There is an ongoing public concern regarding the cognitive decline as a result of anesthesia and surgery, especially for the elderly, although some clinicians have challenged the importance of POCD because the cognitive decline seems to be elusive. Foremost, there is currently no standardized internationally accepted definition of POCD, which makes the evaluation and comparison between studies difficult (7). On the other hand, the conditions defining whether microglial activation and neuroinflammation are detrimental or beneficial to neuronal survival are poorly understood. However, it has become more widely accepted that although microglial activation is necessary and crucial for host defense and neuron survival, the over-activation of microglia results in deleterious and neurotoxic consequences (21). Therefore, understanding the causes and defining the characteristics of deleterious microglia activation in POCD have become a recent focus of researches (5). Although direct blocking of pro-inflammatory cytokines signaling in the brain of aged animals is reported to improve surgery-induced neuroinflammation and behavioral impairments, it should be noted that cytokines have dual roles in sustaining the innate immune response and key physiological processes, including synaptic plasticity and tissue healing (33). Importantly, we do not know exactly the time-window of these pro-inflammatory cytokine effects in the development of POCD and, thus, immune modulatory therapies by directly blocking pro-inflammatory cytokines may result in side effects, such as immune suppression. Therefore, immune modulatory therapy should be considered carefully and is currently still in its infancy in clinical practice. Lidocaine has been commonly used in clinical practice during general anesthesia with anti-inflammatory properties and may be an alternative for the immune modulatory therapies to reduce POCD (34). Furthermore, proper modulation of endogenous anti-inflammatory and pro-resolving pathways may have the therapeutic potential for preventing/reducing POCD and possibly other perioperative and neurodegenerative conditions (18, 35, 36). However, the effectiveness of these therapeutic options should be established in future studies.

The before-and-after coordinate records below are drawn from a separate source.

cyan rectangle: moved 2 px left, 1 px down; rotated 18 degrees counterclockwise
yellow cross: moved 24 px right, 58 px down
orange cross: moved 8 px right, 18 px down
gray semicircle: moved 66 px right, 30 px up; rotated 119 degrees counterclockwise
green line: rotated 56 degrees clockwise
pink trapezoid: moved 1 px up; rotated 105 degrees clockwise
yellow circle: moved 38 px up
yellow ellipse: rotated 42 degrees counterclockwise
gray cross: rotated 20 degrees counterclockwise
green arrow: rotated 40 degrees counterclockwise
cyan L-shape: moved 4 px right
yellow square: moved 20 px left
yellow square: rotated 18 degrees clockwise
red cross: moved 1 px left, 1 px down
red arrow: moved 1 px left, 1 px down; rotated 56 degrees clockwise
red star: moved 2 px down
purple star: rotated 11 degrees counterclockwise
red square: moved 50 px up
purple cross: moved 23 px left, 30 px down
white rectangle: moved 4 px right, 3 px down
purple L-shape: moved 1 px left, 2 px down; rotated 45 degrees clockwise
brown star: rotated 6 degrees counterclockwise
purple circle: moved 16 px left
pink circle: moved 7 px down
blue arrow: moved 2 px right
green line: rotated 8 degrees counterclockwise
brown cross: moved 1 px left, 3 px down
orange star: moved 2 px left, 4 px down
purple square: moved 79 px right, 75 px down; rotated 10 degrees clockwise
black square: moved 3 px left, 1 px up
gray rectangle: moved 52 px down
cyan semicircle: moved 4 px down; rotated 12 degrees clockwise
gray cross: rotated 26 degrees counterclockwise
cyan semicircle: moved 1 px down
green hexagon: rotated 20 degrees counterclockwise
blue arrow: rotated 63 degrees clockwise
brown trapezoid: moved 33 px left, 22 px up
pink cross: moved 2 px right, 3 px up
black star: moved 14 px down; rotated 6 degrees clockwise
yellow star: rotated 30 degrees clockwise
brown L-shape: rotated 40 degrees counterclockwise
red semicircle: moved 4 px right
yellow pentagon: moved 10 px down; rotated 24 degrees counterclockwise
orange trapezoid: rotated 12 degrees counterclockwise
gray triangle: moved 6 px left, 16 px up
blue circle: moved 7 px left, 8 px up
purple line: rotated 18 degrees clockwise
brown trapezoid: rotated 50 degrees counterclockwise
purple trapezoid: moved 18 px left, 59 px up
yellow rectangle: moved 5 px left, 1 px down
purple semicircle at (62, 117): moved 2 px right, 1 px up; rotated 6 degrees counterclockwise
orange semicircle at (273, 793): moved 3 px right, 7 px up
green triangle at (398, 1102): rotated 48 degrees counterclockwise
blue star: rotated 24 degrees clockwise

Above all, we need to learn more about who is likely to develop POCD. At present, surgeons, anesthesiologists, and other perioperative clinicians should implement plans to limit the surgical trauma, reduce pain effectively, prevent postoperative complications, promote early mobilization and rehabilitation, and provide enriched environment for patients, as enriched environment may reduce POCD (37). When surgical trauma is minimized and general health is improved, it is likely that cognition will simultaneously be enhanced.